Cytometry tool improves methods to rapidly analyze human, plant, fungal and bacterial metabolism
Single-cell metabolic phenome profiling via pDEP-DLD-RFC. Credit: Liu Yang

A new platform established by researchers at the Single-Cell Center, Qingdao Institute of Bioenergy and Bioprocess Technology of the Chinese Academy of Sciences (QIBEBT/CAS) improves accuracy, throughput, and stability in profiling dynamic metabolic features of cells—the basic building blocks of all life forms on Earth.

Their study, published in Advanced Science on March 4, describes how this technology allows scientists to take metabolism-based snapshots of cell populations, including plants (microalgae), yeast, bacteria like E. coli and human cancers.

Analyzing metabolic phenotypes—characteristics that arise from factors like diet, lifestyle, and genetics—involves deep analysis of cellular populations through analytical techniques like mass-spectrometry and fluorescence-based flow cytometry.

These methods, however, involve labeling the with fluorescent dyes or destroying them altogether, which has hindered wider deployment.
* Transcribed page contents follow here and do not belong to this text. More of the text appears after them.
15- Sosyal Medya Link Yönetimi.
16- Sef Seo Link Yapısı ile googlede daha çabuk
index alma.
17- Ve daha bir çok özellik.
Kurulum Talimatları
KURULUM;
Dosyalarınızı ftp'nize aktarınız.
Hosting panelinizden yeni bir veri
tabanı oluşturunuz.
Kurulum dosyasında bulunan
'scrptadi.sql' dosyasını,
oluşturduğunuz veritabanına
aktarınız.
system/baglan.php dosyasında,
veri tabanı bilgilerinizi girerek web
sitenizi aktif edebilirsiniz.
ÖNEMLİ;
To tackle these challenges, the Chinese research team introduced a new robust flow cytometry platform that does not need to label or destroy the cell.
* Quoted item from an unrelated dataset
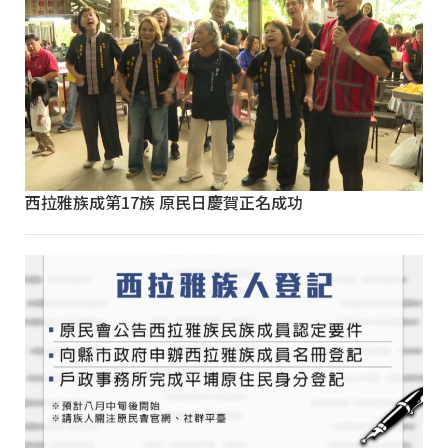
西拉雅族成第17族 原民日慶賀正名成功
"The platform's universally applicable, high-throughput nature suggests Raman-based flow cytometry can start to serve a diverse array of novel applications that involve metabolic phenome profiling," said Wang Xixian, study author and associate professor in Single-Cell Center of QIBEBT.
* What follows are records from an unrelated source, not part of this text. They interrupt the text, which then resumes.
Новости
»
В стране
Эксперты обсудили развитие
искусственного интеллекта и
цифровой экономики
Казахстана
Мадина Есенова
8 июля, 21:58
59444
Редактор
In earlier work, the QIBEBT/CAS research team proposed the "ramanome" concept: a fast, low-cost, high-throughput method for profiling dynamic metabolic features from just one population of genetically identical cells. The approach relies on a collection of single-cell Raman spectra (SCRS), which are structural fingerprints by which molecules can be identified. Each full-spectrum spontaneous SCRS (fs-SCRS) harbors thousands of peaks, which correspond to a specific molecular bond vibration and potentially represent a metabolic phenotype.

"A ramanome provides an information-rich metabolic phenome for a given state of a cellular population at single-cell resolution," said Prof. Ma Bo from Single-Cell Center of QIBEBT, who led the study. "Ramanomes represent a new non-invasive big-data type for culture-independent, label-free phenomes that can be applied to all cell types."

Despite these promises, acquisition of a ramanome via Raman microscopy is generally a low-throughput method when cells are static, according to the study. For example, collecting a microalgal ramanome can take four hours and only achieve a shallow sampling depth. In contrast, other methods like Raman-based flow cytometry (RFC) and spontaneous Raman flow cytometry are associated with much higher ramanome acquisition throughput. These methods are limited by elevated levels of background noise, poor information content due to narrow spectral range, and low sensitivity due to low spectral resolution.

To combat these limitations, the QIBEBT/CAS research team advanced the ramanome technology by developing and launching a robust Raman-based flow cytometry system for fs-SCRS with high accuracy, high throughput, and stable operation. Called "positive dielectrophoresis-based Raman-activated droplet sorting-induced deterministic lateral displacement-based Raman flow cytometry"(pDEP-DLD-RFC), the new system achieves operating stability with sustained running time for deep sampling of a metabolically heterogeneous cell populations, precise entrapment of fast-moving cells and laser target alignment for efficient spectra acquisition.

pDEP-DLD-RFC consists of a Raman microscope for acquiring SCRS, a microfluidic chip equipped with pumps for controlling buffer flow, a function generator to produce the force that traps and focuses single cells and a relay to control that force. This new technology has been integrated into the instrument called FlowRACS.

Early tests in FlowRACS demonstrated chemical specificity and discrimination accuracy of 99.9% as well as high profiling speeds and throughput.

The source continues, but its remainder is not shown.